Word for word, restate each of the entries below, and drop every picture.

====== DATASET ENTRIES

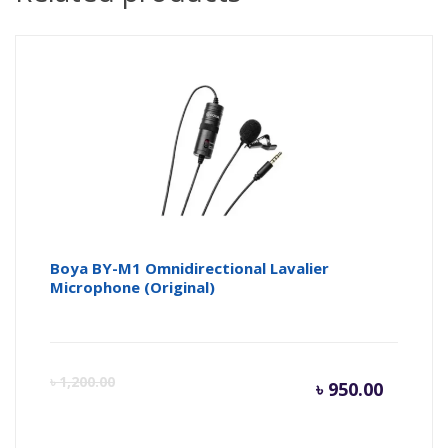
Boya BY-M1 Omnidirectional Lavalier
Microphone (Original)
Curren
Or
৳
1,200.00
৳
950.00
price
pr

============

▶ _REPLY TO THE EXERCISE_
Boya BY-M1 Omnidirectional Lavalier
Microphone (Original)
Curren
Or
৳
1,200.00
৳
950.00
price
pr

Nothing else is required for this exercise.